**Exercise aim:**
Search the entries below for the line containing "permanent manager. Marcelo"; from there to the end, return every line exactly and add nothing.

====== Given data

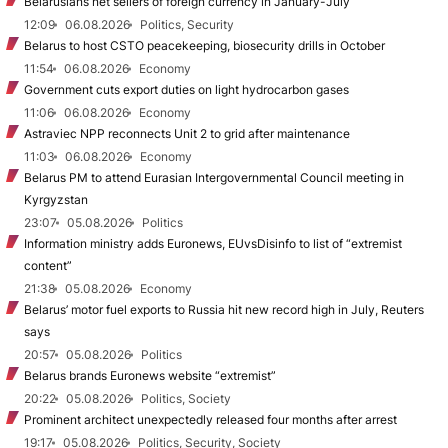
Belarusians net sellers of foreign currency in January-July
12:09
06.08.2026
Politics, Security
Belarus to host CSTO peacekeeping, biosecurity drills in October
11:54
06.08.2026
Economy
Government cuts export duties on light hydrocarbon gases
11:06
06.08.2026
Economy
Astraviec NPP reconnects Unit 2 to grid after maintenance
11:03
06.08.2026
Economy
Belarus PM to attend Eurasian Intergovernmental Council meeting in
Kyrgyzstan
23:07
05.08.2026
Politics
Information ministry adds Euronews, EUvsDisinfo to list of “extremist
content”
21:38
05.08.2026
Economy
Belarus’ motor fuel exports to Russia hit new record high in July, Reuters
says
20:57
05.08.2026
Politics
Belarus brands Euronews website “extremist”
20:22
05.08.2026
Politics, Society
Prominent architect unexpectedly released four months after arrest
19:17
05.08.2026
Politics, Security, Society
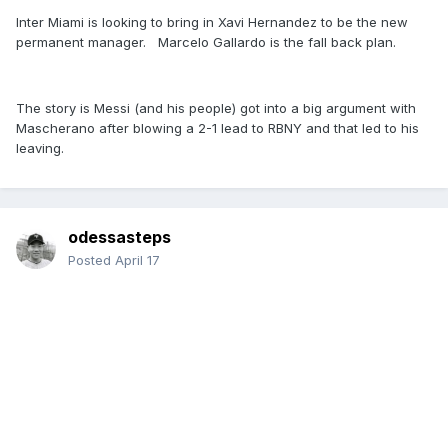
Inter Miami is looking to bring in Xavi Hernandez to be the new
permanent manager. Marcelo Gallardo is the fall back plan.
The story is Messi (and his people) got into a big argument with
Mascherano after blowing a 2-1 lead to RBNY and that led to his
leaving.
odessasteps
Posted
April 17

============

**Result for this exercise:**
permanent manager. Marcelo Gallardo is the fall back plan.
The story is Messi (and his people) got into a big argument with
Mascherano after blowing a 2-1 lead to RBNY and that led to his
leaving.
odessasteps
Posted
April 17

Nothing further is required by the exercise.